The closing session of TechX was a keynote by our CTO, Scott Borduin, and our VP of Engineering Practice, Minette Norman, followed by the TechX prizegiving and awards ceremony. I’d been nominated in two awards categories, this year – for Autodesk Ambassador and Forge Platform Pioneer – and I’m very happy to say that I won the first.
I’d been nominated alongside a number of highly esteemed colleagues of mine – including Shaan Hurley, Jeremy Tammik and Michael Sagan – so this was a real honour.
There were a number of other awards, of course, as well as a couple of special awards for Minette Norman – who has been running TechX for several years, but is handing it across to our CTO to manage, moving forwards – and for Ashok Gadangi, who works tirelessly to make TechX a success.
After this, it was off to the closing party at Mardi Gras World.

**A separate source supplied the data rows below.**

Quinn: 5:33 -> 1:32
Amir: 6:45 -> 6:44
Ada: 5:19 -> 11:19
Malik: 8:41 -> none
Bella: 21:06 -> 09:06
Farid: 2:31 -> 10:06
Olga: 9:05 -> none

The food in New Orleans has been amazing, all week. Among other things at this particular party we ate oysters off the BBQ and boiled crawfish:
As the night fell the lights came on and the dancing started.
The next day I had to check out quickly before catching buses with 80 or so colleagues to visit the Whitney Plantation. (There were a number of post-conference summits going on, but I was very happy to sign up for the plantation tour, as my brain probably couldn’t have managed another half-day of technical information. Thankfully they were all recorded, so I can peruse them after the fact, in my own time.)

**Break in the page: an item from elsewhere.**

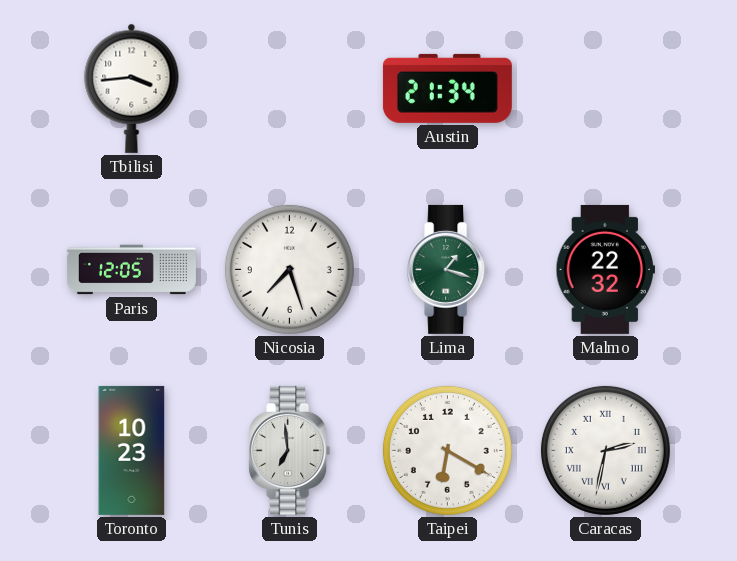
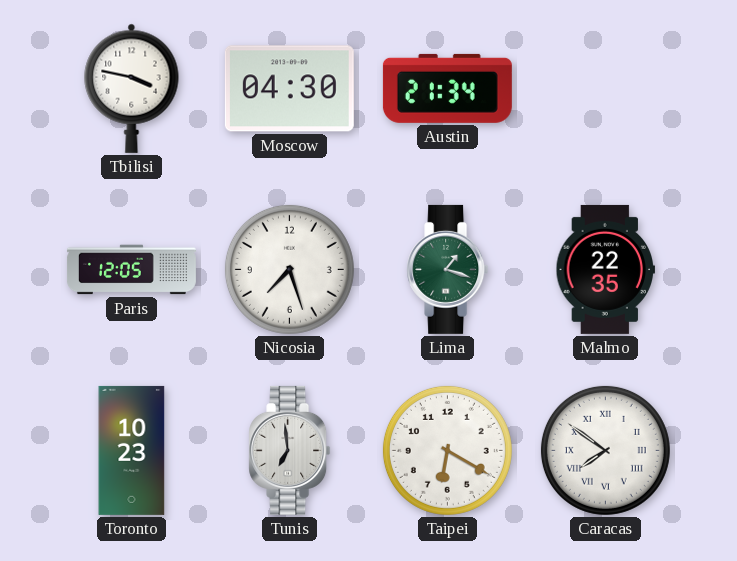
Tbilisi: 3:44 -> 3:47
Moscow: none -> 04:30
Malmo: 22:32 -> 22:35
Caracas: 2:32 -> 7:51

The tour started at a church that had been moved onto the plantation and housed the statues of the Children of Whitney.
A lot of changes had been made to the layout of the plantation – to make it more accessible for tourists – such as adding trees for shade and moving some of the accommodation units nearer to the big house. This is one of the original units that would have been inhabited by slaves.
There were various memorials documenting the lives and stories of many of the slaves who lived and died at Whitney. It was beyond moving.

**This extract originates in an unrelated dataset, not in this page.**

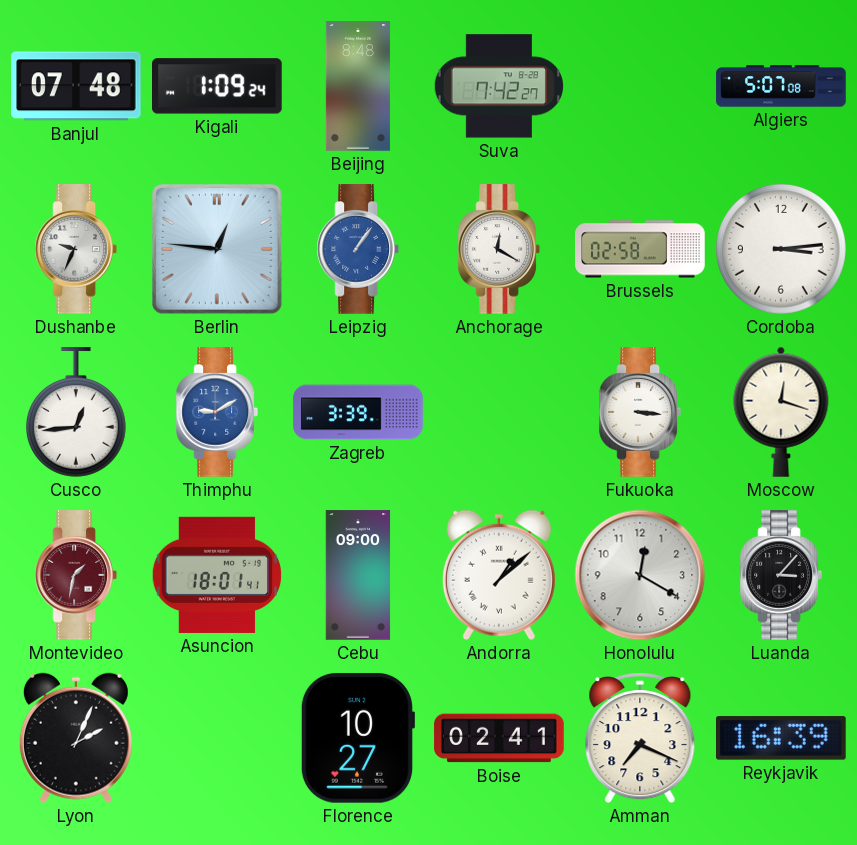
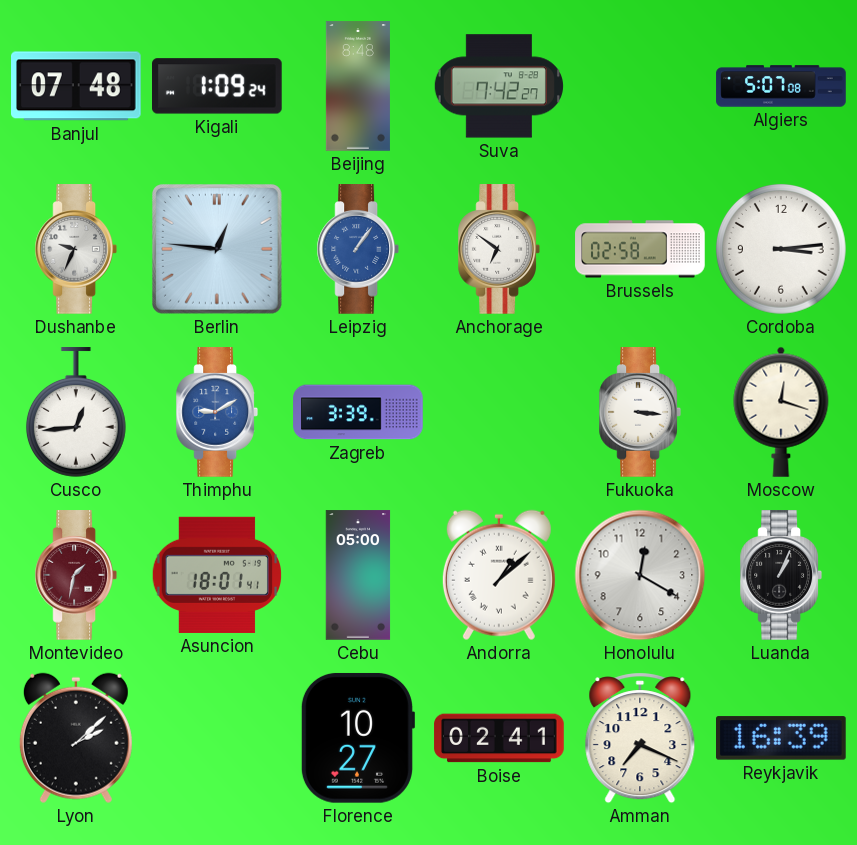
Anchorage: 12:20 -> 6:51
Cebu: 09:00 -> 05:00
Luanda: 3:07 -> 1:04
Lyon: 2:04 -> 2:08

One of the slave uprisings on the German Coast had ended with the participants’ heads being put on spikes and displayed… a stark reminder of the brutality of life around the time of the American civil war.
The plantation owners lived in luxury, of course.
I found the front of the house – and its garden – particularly impressive.
Everyone I spoke to agreed this was a profound experience: our group was split into three groups – each with a different guide – but everyone said they really appreciated the unique perspective their guide brought.
One of the plantation’s mottoes is “lest we forget”. This was a dark period in history – whether in the United States or elsewhere – and I was glad to be reminded of the lesson it gives us, as well as how these inequities continue to plague us in the present day.
After returning to the hotel, I went off to explore New Orleans with my old friend Elise Youmans. We wandered through the French Quarter…
… and of course stopped for beignets at the Café du Monde.
After this I headed to the airport, to take my 9:30pm flight to Heathrow and onwards to Geneva. I was shattered after a busy – but inspiring – week, and so slept well on the first leg, as well as when I got home. And I even managed to harness my jetlag to help me watch the Game of Thrones finale as it was broadcast (our local Swiss stations had a deal wherein the English-langage – but subtitled – episodes were broadcast at the same time as on HBO… 3am local-time).
It’s good to be able to use jetlag productively, for once!